Task directions: Repeat the listing word for word. Leave every picture out.

[Recorded data]

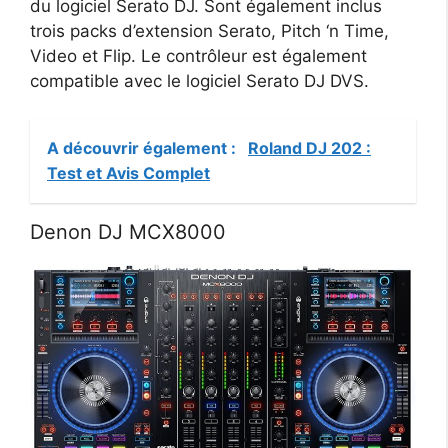
du logiciel Serato DJ. Sont également inclus
trois packs d’extension Serato, Pitch ‘n Time,
Video et Flip. Le contrôleur est également
compatible avec le logiciel Serato DJ DVS.
A découvrir également :
Roland DJ 202 :
Test et Avis Complet
Denon DJ MCX8000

[/Recorded data]

Reply:
du logiciel Serato DJ. Sont également inclus
trois packs d’extension Serato, Pitch ‘n Time,
Video et Flip. Le contrôleur est également
compatible avec le logiciel Serato DJ DVS.
A découvrir également :
Roland DJ 202 :
Test et Avis Complet
Denon DJ MCX8000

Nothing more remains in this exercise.